## [REQUIRED WORK]
Only one span of the material below is wanted. Output it exactly, from the line with "Autorrellenado de tarjetas e identidades" through the line with "u Winterkonditionen", without any pictures.
= = = = = = =
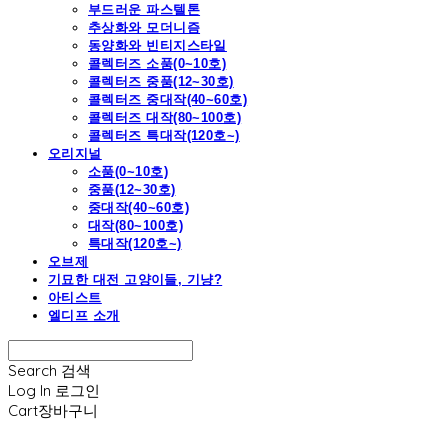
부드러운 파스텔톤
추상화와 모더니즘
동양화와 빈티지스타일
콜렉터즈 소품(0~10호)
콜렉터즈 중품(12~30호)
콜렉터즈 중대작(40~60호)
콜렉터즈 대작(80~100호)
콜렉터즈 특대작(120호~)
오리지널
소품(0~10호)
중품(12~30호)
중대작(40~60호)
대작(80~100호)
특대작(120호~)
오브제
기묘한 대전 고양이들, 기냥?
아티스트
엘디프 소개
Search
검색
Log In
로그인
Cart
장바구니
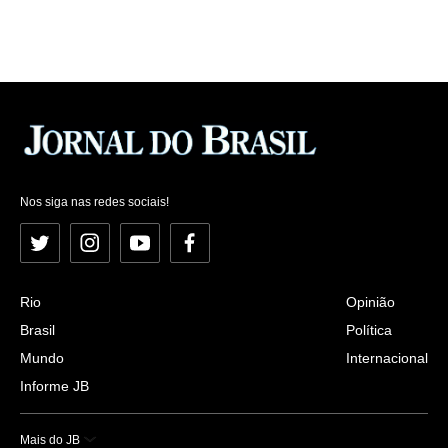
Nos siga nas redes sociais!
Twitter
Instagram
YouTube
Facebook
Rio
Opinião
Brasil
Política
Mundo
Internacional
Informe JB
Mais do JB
= = = = = = =
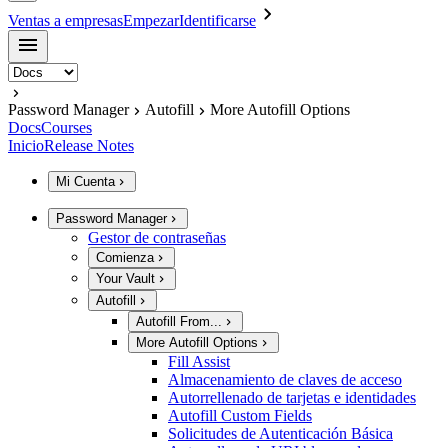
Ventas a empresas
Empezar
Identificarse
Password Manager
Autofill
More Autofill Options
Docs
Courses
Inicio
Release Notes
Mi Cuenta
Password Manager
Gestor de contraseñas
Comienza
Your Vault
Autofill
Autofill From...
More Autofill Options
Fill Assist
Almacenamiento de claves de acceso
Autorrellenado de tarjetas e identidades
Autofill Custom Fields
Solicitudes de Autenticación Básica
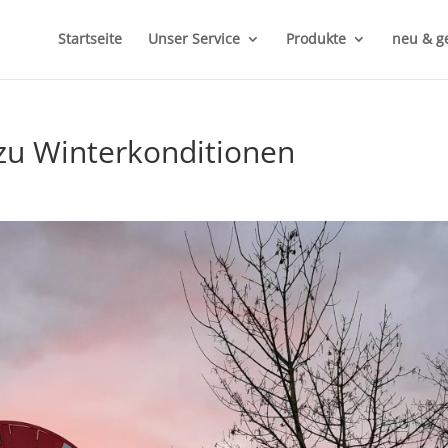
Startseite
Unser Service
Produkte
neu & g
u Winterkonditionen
= = = = = = =
## [EXERCISE RESULT]
Autorrellenado de tarjetas e identidades
Autofill Custom Fields
Solicitudes de Autenticación Básica
Startseite
Unser Service
Produkte
neu & g
u Winterkonditionen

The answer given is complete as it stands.